Voice and language recognition technology are continuously evolving, resulting in the development of unique speech dialog systems like Amazon's Alexa and Apple's Siri. The integration of emotional intelligence into dialog artificial intelligence (AI) systems is an important milestone in the development of these systems.
In addition to understanding words, a system that can identify the user’s emotional states would provide a more compassionate reaction, resulting in a more interactive experience for the user.
The gold standard for an AI dialog system with sentimental analysis is “multimodal sentiment analysis,” which is a collection of algorithms. These approaches are critical for human-centered AI systems because they can automatically evaluate a person’s psychological condition based on their speech, voice color, facial expression and posture.

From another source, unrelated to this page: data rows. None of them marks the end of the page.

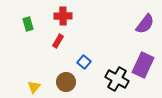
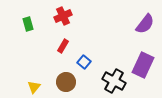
red cross: rotated 24 degrees counterclockwise
red rectangle: moved 5 px right, 5 px down
black cross: moved 3 px left, 2 px down
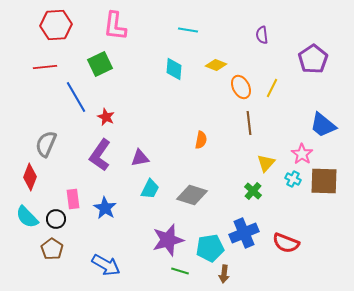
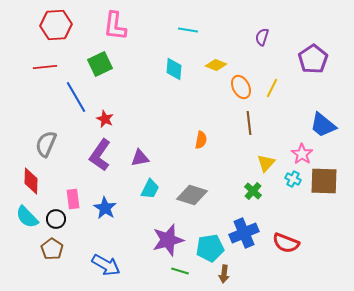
purple semicircle: moved 2 px down; rotated 24 degrees clockwise
red star: moved 1 px left, 2 px down
red diamond: moved 1 px right, 4 px down; rotated 20 degrees counterclockwise
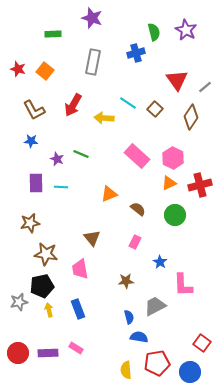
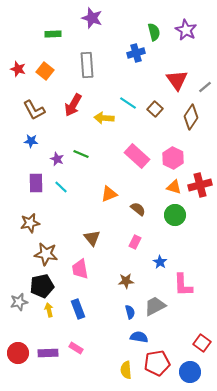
gray rectangle at (93, 62): moved 6 px left, 3 px down; rotated 15 degrees counterclockwise
orange triangle at (169, 183): moved 5 px right, 4 px down; rotated 42 degrees clockwise
cyan line at (61, 187): rotated 40 degrees clockwise
blue semicircle at (129, 317): moved 1 px right, 5 px up
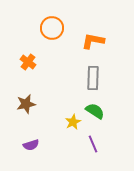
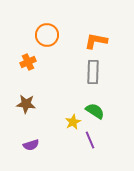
orange circle: moved 5 px left, 7 px down
orange L-shape: moved 3 px right
orange cross: rotated 28 degrees clockwise
gray rectangle: moved 6 px up
brown star: rotated 18 degrees clockwise
purple line: moved 3 px left, 4 px up
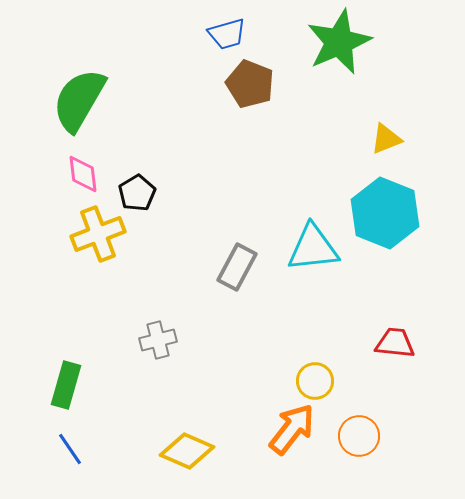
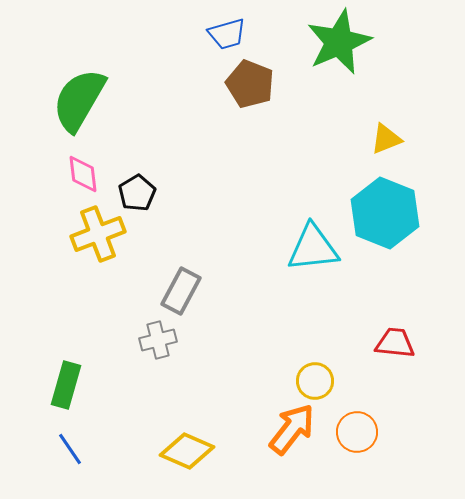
gray rectangle: moved 56 px left, 24 px down
orange circle: moved 2 px left, 4 px up
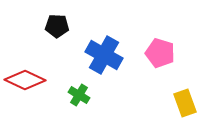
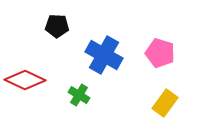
yellow rectangle: moved 20 px left; rotated 56 degrees clockwise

The method might lead to the creation of an emotionally intelligent AI with human-like characteristics that recognize the user’s feelings and responds appropriately.
Current emotion estimate approaches, on the other hand, solely consider visible data and ignore information included in non-observable signals such as physiological signals. Those signals are a potential gold mine of emotions, with the possibility of greatly increasing sentiment estimation ability.
In the latest study published in the journal IEEE Transactions on Affective Computing, scientists from Japan, led by Associate Professor Shogo Okada of the Japan Advanced Institute of Science and Technology (JAIST) and Prof. Kazunori Komatani of the Institute of Scientific and Industrial Research at Osaka University, added physiological signals to multimodal sentiment analysis for the first time.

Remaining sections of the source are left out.